Aaron Nesmith, Vanderbilt

Aaron Nesmith was not going to get the benefit of the NCAA Tournament. His Vanderbilt Commodores had a difficult season under first-year coach Jerry Stackhouse and would fall woefully short.

Nesmith’s complete profile was there for scouts to ponder over. But even that was incomplete.

A big reason the team fell short of expectations was the loss of their leading scorer in Nesmith to a stress fracture in his right foot in January. That might be why he could tumble to where the Magic are picking. And without a standard pre-draft process for teams to personally evaluate his health and status, there could be at least a few teams who might stay away.

The team that takes the risk is going to get a supremely good scorer.

It is exceedingly tough to average 20 points per game in the 40-minute, slower-paced college game. Only 28 players in all of Division I college basketball can claim that mantle. To do so requires a pretty high usage rate and a lot of shots.

That is what makes Nesmith really intriguing and interesting. He averaged 23.0 points per game on 14.6 field goal attempts per game and a 62.2-percent effective field goal percentage. His usage rate was still at 26.3 percent, according to Sports-Reference, but the way Nesmith could get his shots is a way that can translate to the NBA.

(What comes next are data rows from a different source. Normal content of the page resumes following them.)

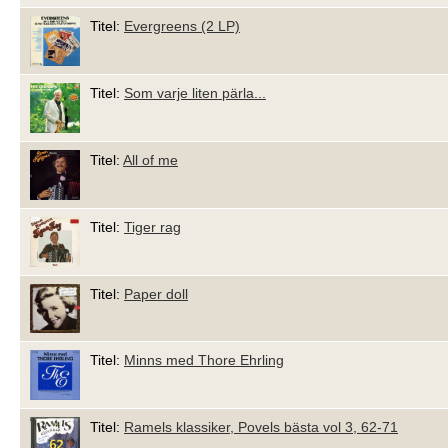
Titel:
Evergreens (2 LP)
Titel:
Som varje liten pärla...
Titel:
All of me
Titel:
Tiger rag
Titel:
Paper doll
Titel:
Minns med Thore Ehrling
Titel:
Ramels klassiker, Povels bästa vol 3, 62-71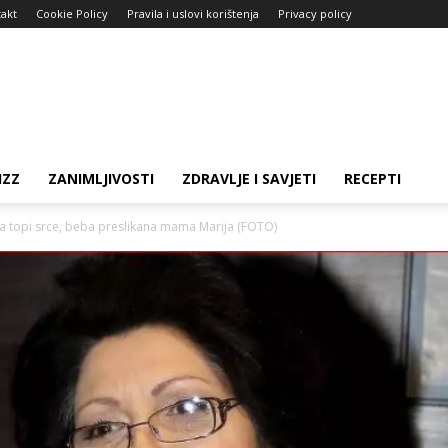
akt
Cookie Policy
Pravila i uslovi korištenja
Privacy policy
IZZ
ZANIMLJIVOSTI
ZDRAVLJE I SAVJETI
RECEPTI
koja topi srce, beba preslikana mama Marija (FOTO)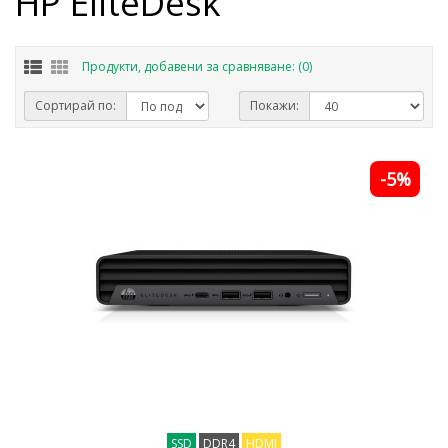
HP EliteDesk
Продукти, добавени за сравняване: (0)
Сортирай по:
Покажи:
-5%
SSD
DDR4
HDMI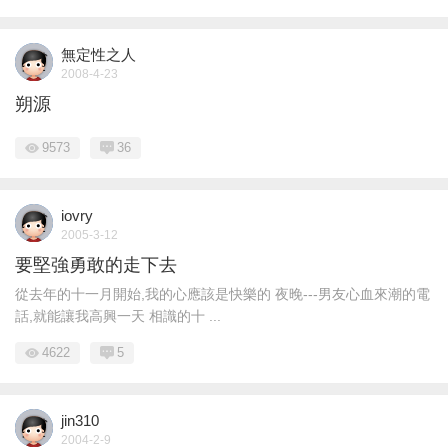
無定性之人
2008-4-23
朔源
9573
36
iovry
2005-3-12
要堅強勇敢的走下去
從去年的十一月開始,我的心應該是快樂的 夜晚---男友心血來潮的電
話,就能讓我高興一天 相識的十 ...
4622
5
jin310
2004-2-9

Vanderbilt used a lot of its offense to get Nesmith coming around screens and even popping on pick and rolls. They wanted to try to suck the defense off him and give him the space to shoot. He is a solid spot-up shooter. And if he can continue to work on his cutting, he could help twist defenses some with his gravity.

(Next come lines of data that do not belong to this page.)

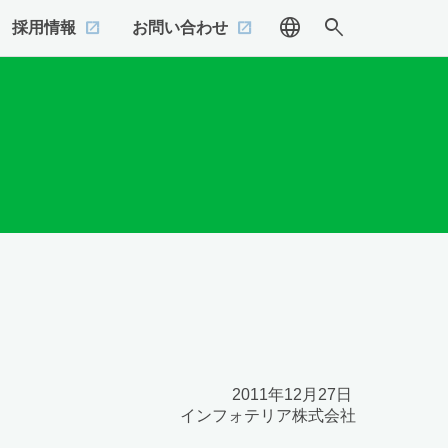
language
search
採用情報
お問い合わせ
2011年12月27日
インフォテリア株式会社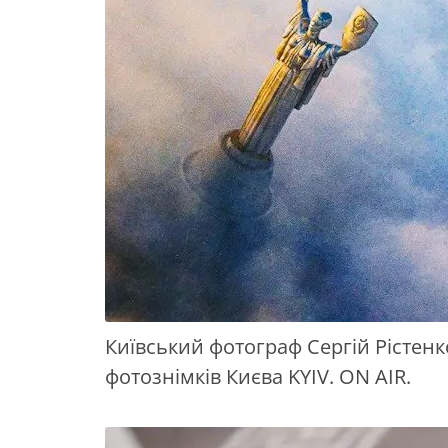
Київський фотограф Сергій Рістенк
фотознімків Києва KYIV. ON AIR.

In his 14 games last year, Nesmith shot 52.2 percent on 8.2 3-point field goal attempts per game and 82.2 percent from the line. Nesmith might be one of the most elite shooters in this draft.

The question is whether he will provide much else.

He is not a natural driver. He can make straight line-drives to the basket, but even finishing over smaller defenders is tough for him off the dribble. Nesmith is not finishing over anyone. He has good athleticism to finish around smaller defenders, but he is not the supreme athlete to dunk over anyone.

He prefers to stop and hit a turnaround jumper over defenders, rather than get all the way to the basket.

Defensively, he has a lot of the tools teams want. At 6-foot-6 with a 6-foot-10 wingspan, he checks off that box for the Magic. He is a smart defender. But he does not possess great athleticism or understanding to use his athleticism to slow down opposing players.

He is young enough that he still should be able to learn technique and improve on that end. The physical tools are all there.

But ultimately, no one should rely on Nesmith to be their top player. At least not with how he looked in college. He put up prodigious scoring numbers but Vanderbilt still struggled with him out there — the Commodores did not beat a single power conference team before Nesmith’s injury.

Nesmith is someone who could fit into a role with a team as a floor-spacer and shooter though. If he has rehabbed and regained strength in his leg, then he should be set for a solid rookie season no matter where he is drafted. Just as long as they find the right role for him.